[KLUG Members] Re: Zaurus - Now who's oversight was this? -- no sir, your logic is dead wrong ...

Adam Tauno Williams members@kalamazoolinux.org
Tue, 7 Jan 2003 09:12:19 -0500


>>Well, there is Evolution, GNOME Card, ical (the X program not the ical
>>protocol), etc...  It is a inefficient, stupid, and short sighted
>>arrangement.
>>With Win32 you just sync with Outlook or at least something that mimics it
>>clean, straight forward.
>Huh???  No sir I totally _disagree_.  Your logic is _dead_wrong_ and
>I'll tell you why.
>Linux itself has _unified_ Palm conduit interfaces c/o the Pilot
>program.  And using them, Gnome then has an _unified_ set of application
>conduit interfaces for _all_ Gnome applications.  Evolution uses the
>_same_ ones that Evolution, Gnome Calendar and others use -- it's up to
>you which one you want to use, enable/disable, etc...

No, Linux does not have a unified interface.  GNOME provides gpilot,  KDE apps
may have something else,  there are several "pilotd"s floating about, not to
mention various java implementations.  And gpilotd (probably the dominate one)
only supports Palm's, adding others is non-trivial (I've looked at the code).

>Very, very, very sweet, if you have a Palm device (any Palm device).

I do, and it works well.

>[ In fact, current Zaurus efforts "piggy-back" on those most excellent
>Palm conduits ]

Unfortunately it isn't an issue so much of the conduits as it is communicating
and identifiying the specific device.

>Windows has _no_equivalent_ unified interface.  Microsoft has its own
>Outlook conduits and it does _not_ share them with 3rd party
>applications.  It's either Outlook or nothing.

Of course is is Outlook or nothing... you mean there are still other
mail/task/calendar clients for windows? :)

>Put simply, Sharp has only themselves to blame for not creating the
>conduits.  For 1/5th the effort it took them to do it for Outlook, they
>should have also created them for Linux.  But instead they left it as an
>exercise for the Linux community.  As such the device's poor support has
>resulted.

Evolution supplies it's own conduits, these are not shared with other
applications.  And the underlying device support isn't trivial.

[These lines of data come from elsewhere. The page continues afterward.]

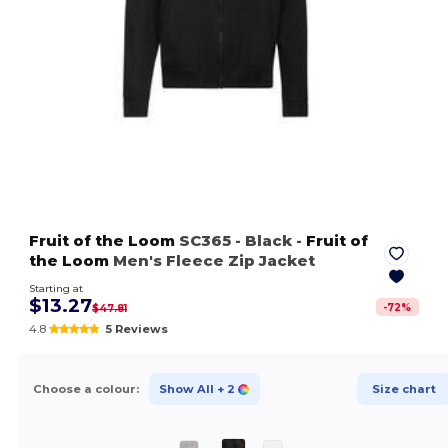
Fruit of the Loom
SC365
- Black
-
Fruit of
the Loom
Men's Fleece Zip Jacket
Starting at
$13.27
-
72
%
$47.81
4.8
5 Reviews
Choose a colour:
Show All
+ 2
Size chart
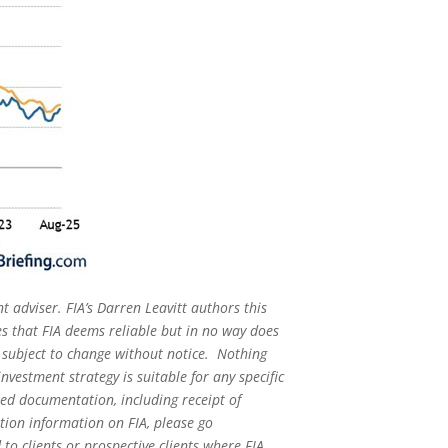
t adviser. FIA’s Darren Leavitt authors this
s that FIA deems reliable but in no way does
s subject to change without notice. Nothing
nvestment strategy is suitable for any specific
red documentation, including receipt of
ation information on FIA, please go
o clients or prospective clients where FIA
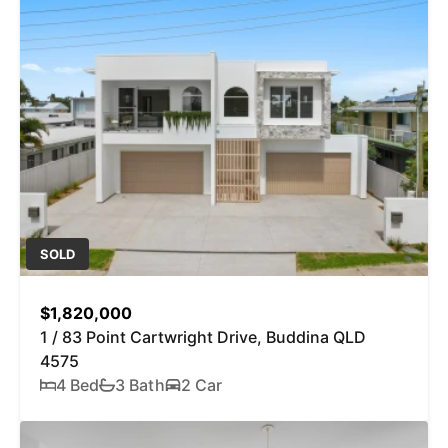
SOLD
$1,820,000
1 / 83 Point Cartwright Drive, Buddina QLD
4575
4 Bed
3 Bath
2 Car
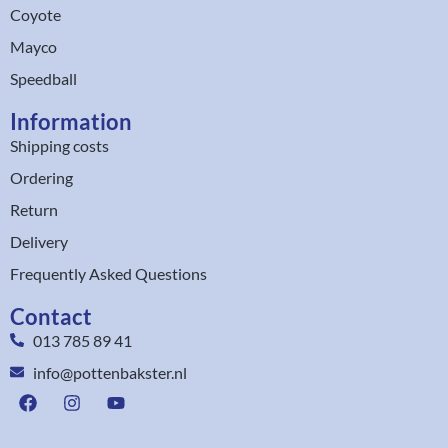
Coyote
Mayco
Speedball
Information
Shipping costs
Ordering
Return
Delivery
Frequently Asked Questions
Contact
013 785 89 41
info@pottenbakster.nl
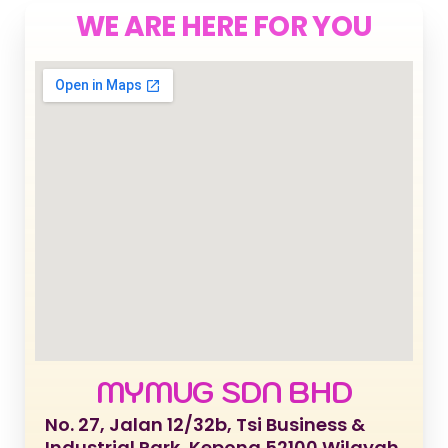
WE ARE HERE FOR YOU
MYMUG SDN BHD
No. 27, Jalan 12/32b, Tsi Business &
Industrial Park, Kepong 52100 Wilayah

>>If Linux sported a simple light weight icap/ical server than the Zaurus
>>could sync to that, evolution could use it as a backend, etc....  If someone 
>>came up with something that worked (and a skeleton icap server exists under 
>>GPL) the adoption rate would be like a forest fire.
>Your point there has _nothing_ to do with PDAs.  I agree with your
>point, but it is not applicable in this situation.

No, but the Zaurus isn't really a PDA (i.e. non-networked and brain dead), it is
a handheld PC and is networkable.  There doesn't really need to be any
PC/Handheld distinction,  they can both sync to a server via a network.

>BTW, iCal is really a client-side sharing mechanism (even though it is
>centrally stored).  That is, it's half-@$$es.  

Yep, that argument is made alot.  But even Apple got it to work.  The transport
is really irrelevant, having a server that knows what to do with iCal data is
what matters.  I believe Apple is using DAV, as is Mozilla.  Outlook/Exchange
use DCE but unfortunately pack everything in there stupid TNEF format instead of
using something like iCAL.  Supporting DAV, DCE, whatever on Linux has been SO
done, so no matter what is selected as a transport I don't think it much matters.

>Outlook uses incompatible
>proprietary mechanisms to achieve the same results.

But even Outlook and Palm Desktop support iCal.